Cahit UYANIK
Bu hafta Türkiye'nin izlediği 'Enflasyonsuzlaştırma Programı' açısından hayli kritik. Çünkü IMF Birinci Başkan Yardımcısı Anne Krueger, hafta ortasında Türkiye'ye gelecek. Krueger'in önce İstanbul'da özel sektörle bir araya geleceği, daha sonra Ankara'ya geçerek hükümetle ve bürokrasiyle toplantılar yapacağı konuşuluyor.
Türkiye. Krueger için yabancı değil. Daha önce Türkiye'deki bazı üniversitelerde bulunan Krueger'in geçmiş günlerini yad edeceği kesin. Ama Krueger'in üzerinde esas duracağı konu, AKP Hükümetinin verdiği sözler konusunda ne kadar ciddi olunduğunu anlamaya çalışmak... Malumunuz Krueger. Türkiye'yi dalgalı kura geçiren eski başkan yardımcısı Stanley Fischer ile halef-selef... Krueger bu göreve 2001 Eylül ayında getirilmişti. Ancak o zamandan bu yana Türkiye'yi hiç ziyaret etmeyen Krueger'in bir tıkanma havasının solunmaya başladığı günlerde arzı endam etmesi anlamlı bulunmalı.

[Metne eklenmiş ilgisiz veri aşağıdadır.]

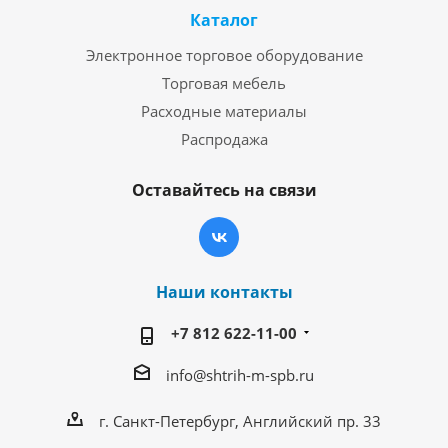
Каталог
Электронное торговое оборудование
Торговая мебель
Расходные материалы
Распродажа
Оставайтесь на связи
Наши контакты
+7 812 622-11-00
info@shtrih-m-spb.ru
г. Санкт-Петербург, Английский пр. 33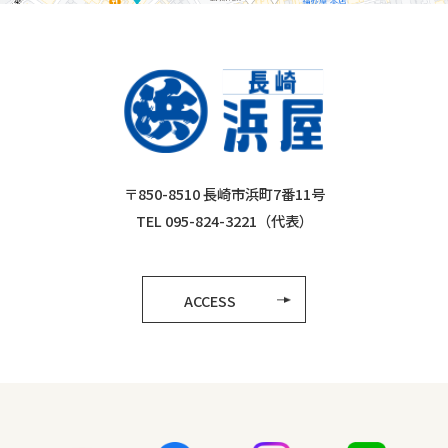
〒850-8510 長崎市浜町7番11号
TEL 095-824-3221（代表）
ACCESS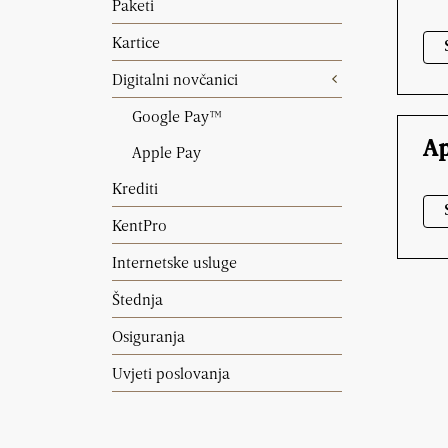
Paketi
Kartice
Digitalni novčanici
Google Pay™️
Ap
Apple Pay
Krediti
KentPro
Internetske usluge
Štednja
Osiguranja
Uvjeti poslovanja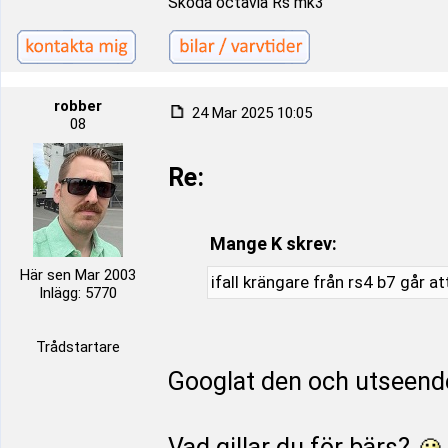
Skoda octavia Rs mk3
robber
24 Mar 2025 10:05
08
Re:
Mange K skrev:
Här sen Mar 2003
ifall krängare från rs4 b7 går a
Inlägg: 5770
Trådstartare
Googlat den och utseende
Vad gillar du för bärs?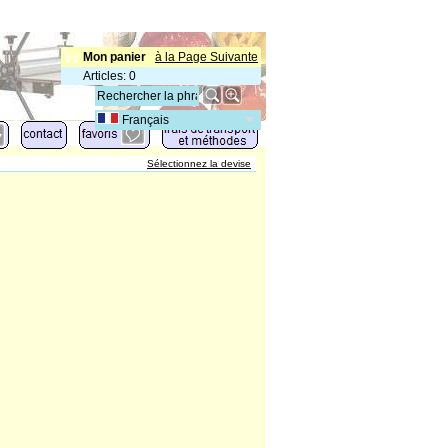
Mon panier
à la Page Suivante
Articles
:
0
Français
Sélectionnez la devise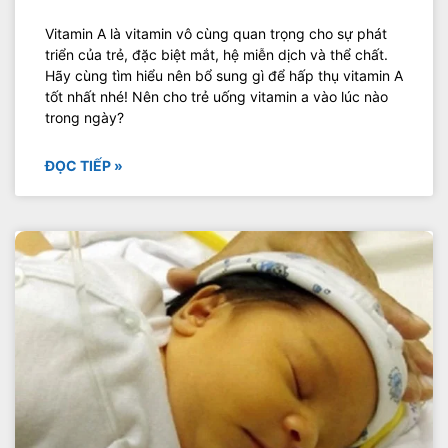
Vitamin A là vitamin vô cùng quan trọng cho sự phát
triển của trẻ, đặc biệt mắt, hệ miễn dịch và thể chất.
Hãy cùng tìm hiểu nên bổ sung gì để hấp thụ vitamin A
tốt nhất nhé! Nên cho trẻ uống vitamin a vào lúc nào
trong ngày?
ĐỌC TIẾP »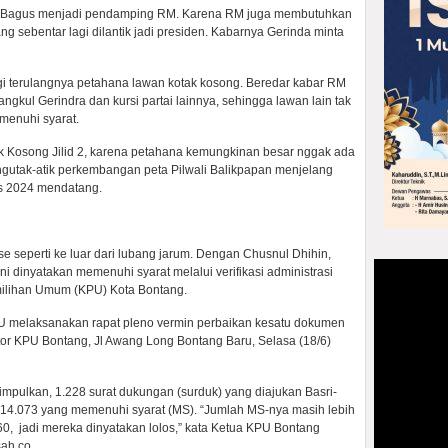
atau Bagus menjadi pendamping RM. Karena RM juga membutuhkan
ng sebentar lagi dilantik jadi presiden. Kabarnya Gerinda minta
ngi terulangnya petahana lawan kotak kosong. Beredar kabar RM
kul Gerindra dan kursi partai lainnya, sehingga lawan lain tak
menuhi syarat.
ak Kosong Jilid 2, karena petahana kemungkinan besar nggak ada
gutak-atik perkembangan peta Pilwali Balikpapan menjelang
s 2024 mendatang.
se seperti ke luar dari lubang jarum. Dengan Chusnul Dhihin,
i dinyatakan memenuhi syarat melalui verifikasi administrasi
milihan Umum (KPU) Kota Bontang.
PU melaksanakan rapat pleno vermin perbaikan kesatu dokumen
tor KPU Bontang, Jl Awang Long Bontang Baru, Selasa (18/6)
isimpulkan, 1.228 surat dukungan (surduk) yang diajukan Basri-
 14.073 yang memenuhi syarat (MS). “Jumlah MS-nya masih lebih
0, jadi mereka dinyatakan lolos,” kata Ketua KPU Bontang
sah.co.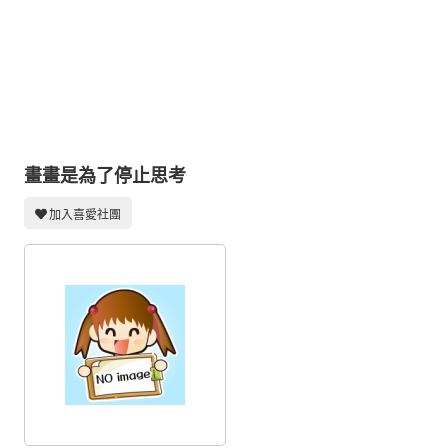
同人社團
工作委託
同人宣傳看板
繪圖藝廊
交流中心
畫畫是為了停止思考
攤位轉讓區
加入喜愛社團
會員功能選單
會員中心
註冊會員
登入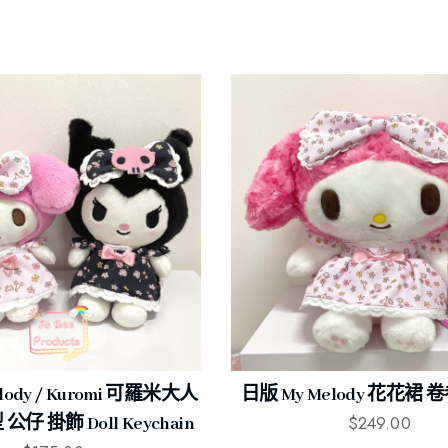
lody / Kuromi 可羅米大人
日版 My Melody 花花裙
$
249.00
仔 掛飾 Doll Keychain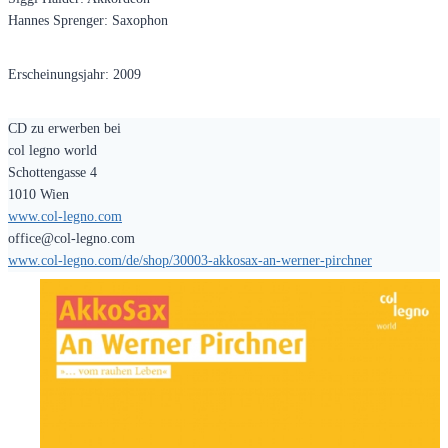
Hannes Sprenger: Saxophon
Erscheinungsjahr: 2009
CD zu erwerben bei
col legno world
Schottengasse 4
1010 Wien
www.col-legno.com
office@col-legno.com
www.col-legno.com/de/shop/30003-akkosax-an-werner-pirchner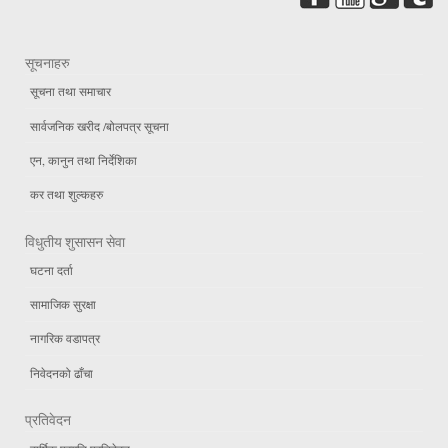
सूचनाहरु
सूचना तथा समाचार
सार्वजनिक खरीद /बोलपत्र सूचना
एन, कानुन तथा निर्देशिका
कर तथा शुल्कहरु
विधुतीय शुसासन सेवा
घटना दर्ता
सामाजिक सुरक्षा
नागरिक वडापत्र
निवेदनको ढाँचा
प्रतिवेदन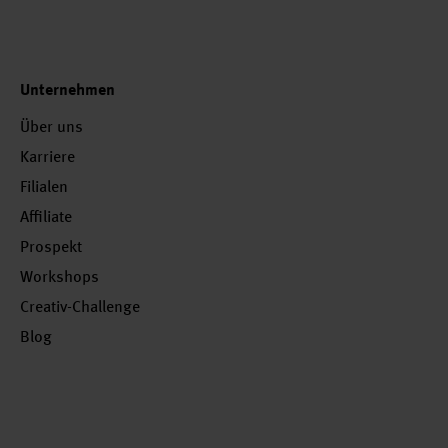
Unternehmen
Über uns
Karriere
Filialen
Affiliate
Prospekt
Workshops
Creativ-Challenge
Blog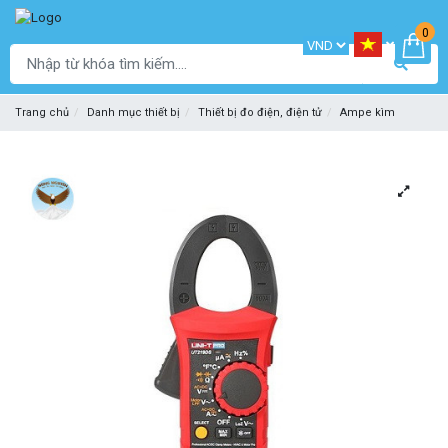
0
Trang chủ
Danh mục thiết bị
Thiết bị đo điện, điện tử
Ampe kìm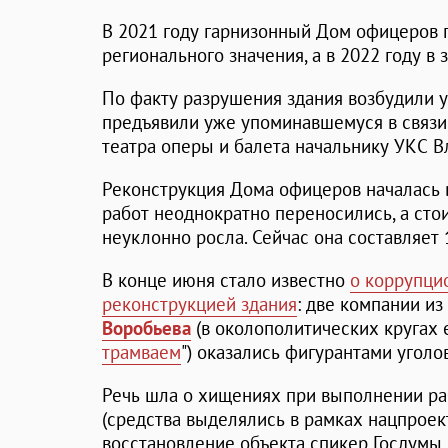
В 2021 году гарнизонный Дом офицеров 
регионального значения, а в 2022 году в
По факту разрушения здания возбудили 
предъявили уже упоминавшемуся в связи
театра оперы и балета начальнику УКС 
Реконструкция Дома офицеров началась в
работ неоднократно переносились, а сто
неуклонно росла. Сейчас она составляет 
В конце июня стало известно
о коррупци
реконструкцией здания
: две компании и
Воробьева
(в околополитических кругах 
трамваем
") оказались фигурантами уголо
Речь шла о хищениях при выполнении р
(средства выделялись в рамках нацпроект
восстановление объекта спикер Госдумы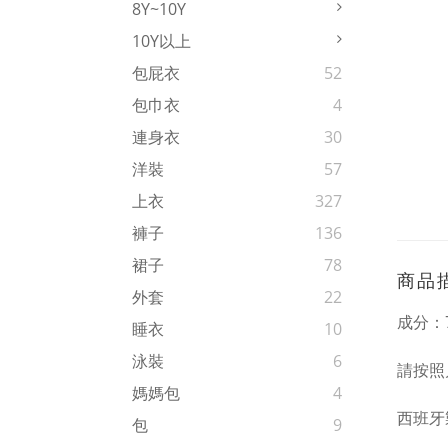
8Y~10Y
10Y以上
包屁衣
52
包巾衣
4
連身衣
30
洋裝
57
上衣
327
褲子
136
裙子
78
商品
外套
22
成分：
睡衣
10
泳裝
6
請按照
媽媽包
4
西班牙
包
9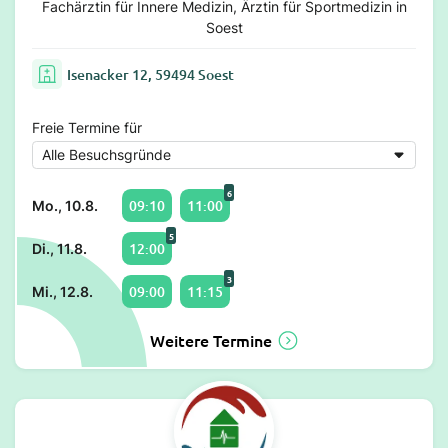
Fachärztin für Innere Medizin, Ärztin für Sportmedizin in
Soest
Isenacker 12, 59494 Soest
Freie Termine für
6
09:10
11:00
Mo., 10.8.
5
12:00
Di., 11.8.
3
09:00
11:15
Mi., 12.8.
Weitere Termine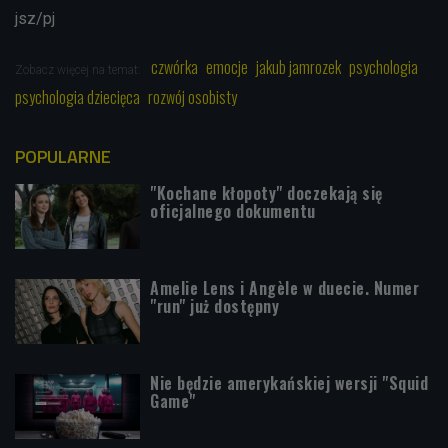
jsz/pj
czwórka
emocje
jakub jamrozek
psychologia
Zobacz więcej na temat:
psychologia dziecięca
rozwój osobisty
POPULARNE
"Kochane kłopoty" doczekają się
oficjalnego dokumentu
Amelie Lens i Angèle w duecie. Numer
"run" już dostępny
Nie będzie amerykańskiej wersji "Squid
Game"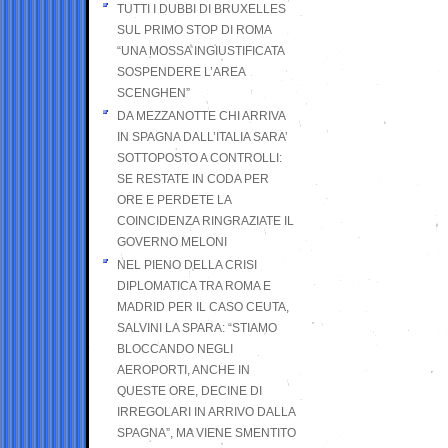
TUTTI I DUBBI DI BRUXELLES
SUL PRIMO STOP DI ROMA
“UNA MOSSA INGIUSTIFICATA
SOSPENDERE L’AREA
SCENGHEN”
DA MEZZANOTTE CHI ARRIVA
IN SPAGNA DALL’ITALIA SARA’
SOTTOPOSTO A CONTROLLI:
SE RESTATE IN CODA PER
ORE E PERDETE LA
COINCIDENZA RINGRAZIATE IL
GOVERNO MELONI
NEL PIENO DELLA CRISI
DIPLOMATICA TRA ROMA E
MADRID PER IL CASO CEUTA,
SALVINI LA SPARA: “STIAMO
BLOCCANDO NEGLI
AEROPORTI, ANCHE IN
QUESTE ORE, DECINE DI
IRREGOLARI IN ARRIVO DALLA
SPAGNA”, MA VIENE SMENTITO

Krueger'in ziyaretinin bir başka önemi de şuradan kaynaklanıyor: IMF geçen Ekim ayında başlayan 4'üncü Gözden Geçirmeyi bitirebilmiş değil. Bayan Krueger'in ziyareti ile bu kapsamda yapılacak dördüncü ziyarete tanık olacağız ki Başkan Yardımcısının ayrılmasından sonra Juha Kahkonen yeniden çantasını toplayıp Ankara'ya gelecek. Böylece ziyaret sayısı 5'e çıkacak.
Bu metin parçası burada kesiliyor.